Fund managers make their distributions at this time so some will see a unit
price drop as the distributions are made (you are converting capital to income
if you get a distribution here). There may be some good reasons to buy now so
its very wise to seek advice on your particular situation.
Deferring Income Tax
Deferred tax is tax saved. Is there any way that you can have any income
deferred into the next financial year? You pay tax on the income when it is
received not when it's due. Look at any money due this financial year and see if
it can be received next year. The advantage here is you may be on a lower tax
scale next year.
Income Splitting
This is simple and is probably already in place if you have received advice but
remember the person on the lowest tax bracket should hold the income producing
assets.
Medical Expenses
Often forgotten but make sure you claim the tax rebate of 20% for net medical
expenses (including dental and optical) you incur in excess of $1,500.
Tax Schemes
This is the last year the ATO is giving a full dollar for dollar deduction for
agricultural schemes, although the actual start date for the proposed changes in
unclear due to the extensive industry lobbying in response to those
announcements. Yes they do give you a deduction (provided the operators stick to
the ATO product ruling specifications issued with the scheme) but they also give
you a debt if you borrow to invest for many years to come. There is no
liquidity, they are long term and there are too many variables with this type of
investment e.g. weather, future demand etc. I have seen them all and have yet to
be convinced these schemes create wealth for clients. Be careful.

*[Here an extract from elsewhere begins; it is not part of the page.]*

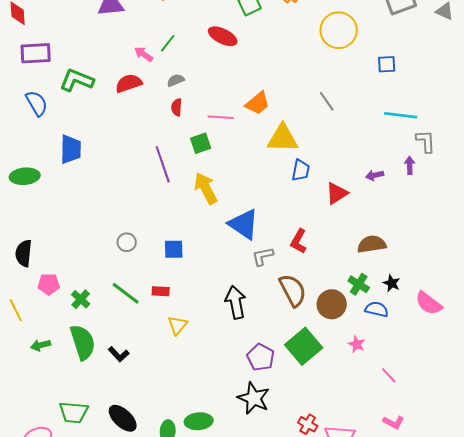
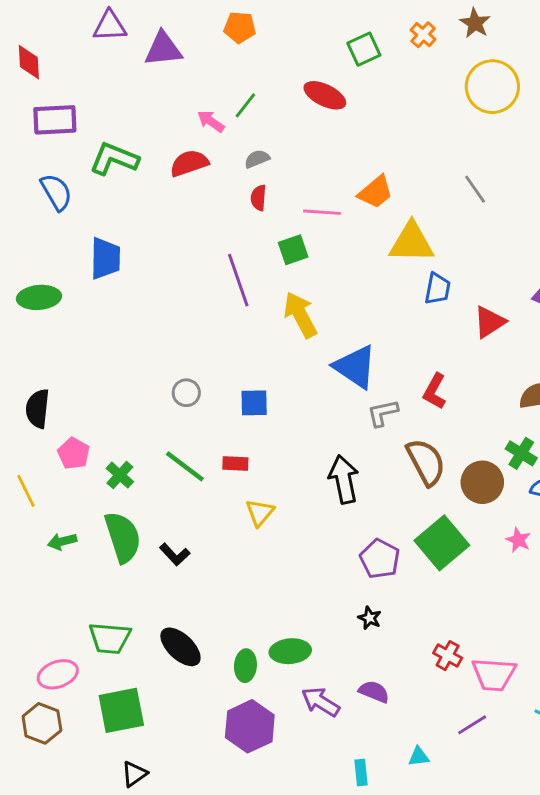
pink pentagon: (49, 284) -> (74, 453), turned 30
black star: (254, 398) -> (370, 618), size x0.5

Expenses Related to Your Job / Income
Ask your accountant for a list of expenses related to your job. Many occupations
have deductions which are specific to their particular industry. Very few people
claim their full entitlements. Don't forget the contributions to that school
building fund associated with the school fees. Did you put your hand up at any
charity functions and buy deductible items this year. And don't forget to
complete your 13 week log book to maximise your claim for work related motor
vehicle expenses.
And Finally...
Always seek advice. Make sure you use an accountant to complete your tax return
to maximise your deductions and don't forget that your ongoing wealth creation
advice fees are tax deductible.
Next Financial Year (2007-2008)
It may be too late for this year but start a file / shoebox and collect all tax
related items. All receipts and credit card expenses can be filed here. Make a
photocopy of your credit card statement and highlight the relevant expenses. If
you don't have a receipt make a diary entry of the expense and photo copy the
diary page and place it this file.
If you wish, during the year (or at the end) you can enter all expenses on to a
spread sheet and email to your accountant at the end of the year. Your
accountant will probably not need to see the receipts to lodge your return but
make sure you have them in a safe place if needed.